According to one embodiment, a compiler applicable to a parallel computer including processors, wherein a source program is input to the compiler and a local code for each of the processors are generated, the compiler includes a generation module and an object code generation module. The generation module is configured to analyze the input source program, extract a data transfer point from a procedure described in the source program, and generate a call processing for data copy. The object code generation module is configured to generate an object code including the call processing.

Description

    CROSS REFERENCE TO RELATED APPLICATIONS
  • This application is a Continuation Application of PCT Application No. PCT/JP2013/058157, filed Mar. 21, 2013 and based upon and claiming the benefit of priority from Japanese Patent Application No. 2013-019259, filed Feb. 4, 2013, the entire contents of all of which are incorporated herein by reference.
  • FIELD
  • Embodiments described herein relate generally to a compiler, an object code generation method, an information processing apparatus, and an information processing method.
  • BACKGROUND
  • Conventionally, there is a multi-thread processing as a program execution model for multiple cores. In such a multi-thread processing, a plurality of threads as an execution unit operate in parallel, and exchange data on a main memory, thereby to accomplish parallel processings.

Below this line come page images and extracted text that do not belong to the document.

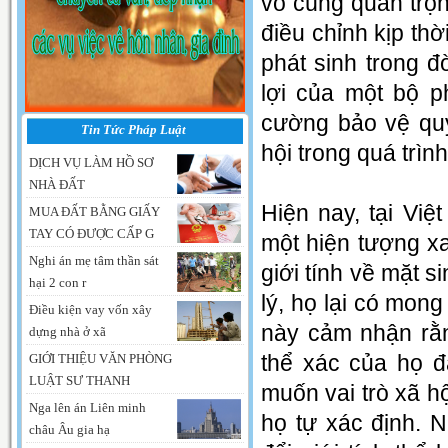
vô cùng quan trọn
điều chỉnh kịp th
phát sinh trong 
lợi của một bộ p
cường bảo vệ quy
Tin Tức Pháp Luật
hội trong quá trìn
DỊCH VỤ LÀM HỒ SƠ
NHÀ ĐẤT
Hiện nay, tại Việ
MUA ĐẤT BẰNG GIẤY
TAY CÓ ĐƯỢC CẤP G
một hiện tượng xa
Nghi án mẹ tâm thần sát
giới tính về mặt s
hại 2 con r
lý, họ lại có mon
Điều kiện vay vốn xây
này cảm nhận rằn
dựng nhà ở xã
thể xác của họ 
GIỚI THIỆU VĂN PHÒNG
LUẬT SƯ THANH
muốn vai trò xã hộ
Nga lên án Liên minh
họ tự xác định. 
châu Âu gia hạ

  • An example of an execution form of parallel processings described above includes two elements, i.e., a runtime processing including a scheduler which assigns a plurality of execution unit elements to execution units (CPU cores), and a thread which operates on each of the execution units. For parallel processings, synchronization between threads is significant. If a synchronization processing is not proper, problems such as a deadlock and inconsistency of data occur. Hence, conventionally, synchronization between threads is maintained by scheduling an execution order of threads and by performing parallel processings, based on the schedule.
  • Further, for a framework of heterogeneous multi-core, a runtime environment is demanded. The runtime environment implicitly performs data copy between a main memory of a host CPU and memories of devices such as an accelerator, including a GPGPU (General-purpose computing on graphics processing units; a technology which applies general-purpose calculations of a GPU and calculation resources of the GPU to other purposes than image processings).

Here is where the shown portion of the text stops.